- Pocono Springs
- Nickname: Pocono Springs Estates
- Location in Wayne County and the state of Pennsylvania.
- Country: United States
- State: Pennsylvania
- U.S. Congressional Districts: PA-10 PA-17
- School Districts: Western Wayne (Region III) Wallenpaupack Area
- Counties: Wayne
- Magisterial Districts: 22-3-01
- Townships: Lehigh Sterling
- Named after: Pocono Mountains

Area
- • Total: 3.980 sq mi (10.309 km^{2})
- • Land: 3.804 sq mi (9.853 km^{2})
- • Water: 0.176 sq mi (0.456 km^{2})
- Elevation: 2,070 ft (631 m)

Population (2010)
- • Total: 926
- • Density: 233/sq mi (89.8/km^{2})
- Time zone: UTC-5 (Eastern (EST))
- • Summer (DST): UTC-4 (Eastern Daylight (EDT))
- ZIP code: De facto 18424 (Gouldsboro) 18445 (Newfoundland)
- Area code: 570
- GNIS feature IDs: 1212903 (Community) 2633409 (CDP)
- FIPS codes: 42-127-42432-61774 42-089-15960-61774
- Major Roads: link = Pennsylvania Route 507
- Waterways: Crystal Lake, Lehigh River, Mill Creek, Pocono Peak Lake
- Website: Pocono Springs

= Pocono Springs, Pennsylvania =

Unincorporated community in Pennsylvania, US

Pocono Springs is a private community and census-designated place (CDP) in Lehigh and Sterling Townships in Wayne County, Pennsylvania, United States. The CDP's population was 926 at the time of the 2010 United States Census.

==Geography==
According to the United States Census Bureau, Pocono Springs has a total area of 3.980 mi2, of which 3.804 mi2 is land and 0.176 mi2, or 4.42%, is water.

==Demographics==
As of the Census of 2010, there were 926 people, 383 households, and 269 families in Pocono Springs. The CDP's population density was 233 /sqmi, and there were 866 housing units at an average density of 228/sq mi (87.9/km^{2}). The racial makeup of the populace was 92.1% White, 3.5% African American, 0.0% Native American, 1.1% Asian, 0.1% Pacific Islander, 1.2% of other races, and 2.1% of two or more races. Hispanics and Latinos of all races made up 5.1% of the population.

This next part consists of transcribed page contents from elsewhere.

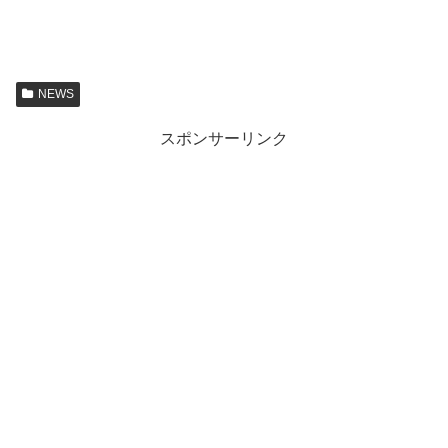
NEWS
スポンサーリンク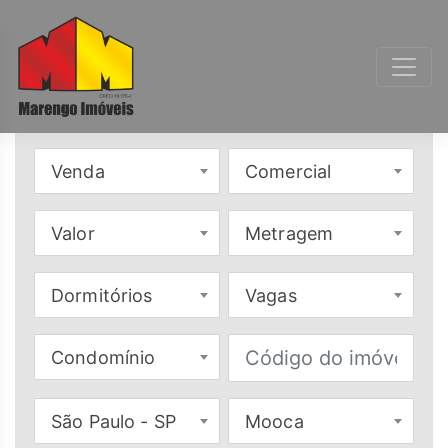
Venda
Comercial
Valor
Metragem
Dormitórios
Vagas
Condomínio
São Paulo - SP
Mooca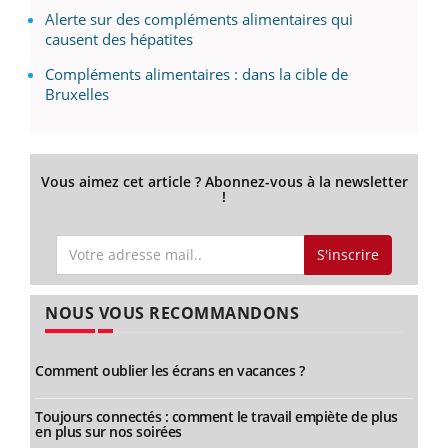
Alerte sur des compléments alimentaires qui
causent des hépatites
Compléments alimentaires : dans la cible de
Bruxelles
Vous aimez cet article ? Abonnez-vous à la newsletter
!
S'inscrire
NOUS VOUS RECOMMANDONS
Comment oublier les écrans en vacances ?
Toujours connectés : comment le travail empiète de plus
en plus sur nos soirées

70.2% of Pocono Springs' households were families, 56.1% were headed by a heterosexual married couple (Pennsylvania did not allow same-sex marriage until May 20, 2014, after the 2010 Census had been completed), and 27.9% included children under the age of 18. 7.8% of households were headed by a female householder with no husband present, 6.3% by a male householder with no wife present, and 29.8% consisted of non-families. 23.8% of all households were made up of individuals, and 7.9% consisted of a person 65 years of age or older living alone. The average household size was 2.42 and the average family size was 2.84.

Pocono Springs' age distribution was 21.0% under the age of 18, 4.1% between the ages of 18 and 24, 22.6% between 25 and 44, 36.7% between 45 and 64, and 15.7% 65 years of age or older. The population's median age was 46.6 years. For every 100 females, there were 104 males. For every 100 females age 18 and over, there were 103 males in the same age range.

According to American Community Survey (ACS) estimates, the median income for a household in Pocono Springs in 2013 was $66,250, and the median income for a family was $77,067. Males had a median income of $51,250, while females had a median income of $32,986. The per capita income for the CDP was $35,592. 8.6% of families and 14.5% of people were below the Census Bureau's poverty thresholds (different from the federally defined poverty guidelines), including 23.4% of those under age 18 and 8.1% of those age 65 or over.

According to self-reported ancestry figures recorded by the ACS, the five largest ancestral groups in Pocono Springs in 2013 were Germans (34.7%), Irish (20.0%), Poles (12.7%), Italians (12.0%), and English (6.3%). Those reporting American ancestry made up 5.5% of the population.

==Education==
The portion in Lehigh Township is in North Pocono School District. The portion in Sterling Township is in Western Wayne School District.